*Your objective*
Whenever the word "Hrvoje" appears in a line of the data below, copy that line.

——————

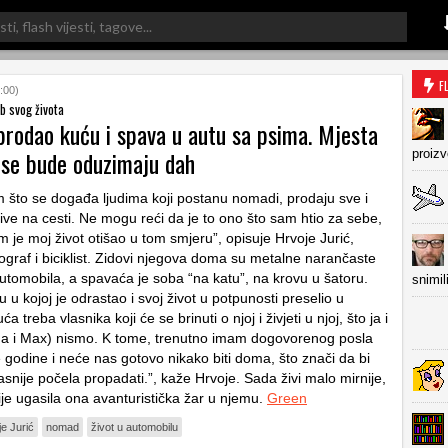
F
:00)
b svog života
prodao kuću i spava u autu sa psima. Mjesta
 se bude oduzimaju dah
proiz
m što se događa ljudima koji postanu nomadi, prodaju sve i
ive na cesti. Ne mogu reći da je to ono što sam htio za sebe,
 je moj život otišao u tom smjeru”, opisuje Hrvoje Jurić,
tograf i biciklist. Zidovi njegova doma su metalne narančaste
automobila, a spavaća je soba “na katu”, na krovu u šatoru.
snimil
 u kojoj je odrastao i svoj život u potpunosti preselio u
a treba vlasnika koji će se brinuti o njoj i živjeti u njoj, što ja i
na i Max) nismo. K tome, trenutno imam dogovorenog posla
 godine i neće nas gotovo nikako biti doma, što znači da bi
 kasnije počela propadati.”, kaže Hrvoje. Sada živi malo mirnije,
 nije ugasila ona avanturistička žar u njemu.
Green
e Jurić
nomad
život u automobilu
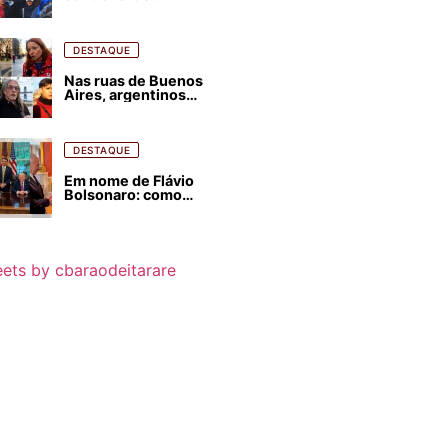
estrangeirização de
terras, condenam
despejos e incêndios
florestais
DESTAQUE
Nas ruas de Buenos
Aires, argentinos
opinam sobre
agressões de Milei
contra o Brasil
DESTAQUE
Em nome de Flávio
Bolsonaro: como
Trump, Milei,
Netanyahu e big techs
já interferem nas
eleições no Brasil
ets by cbaraodeitarare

——————

*Solved problem*
 je moj život otišao u tom smjeru”, opisuje Hrvoje Jurić,
 kasnije počela propadati.”, kaže Hrvoje. Sada živi malo mirnije,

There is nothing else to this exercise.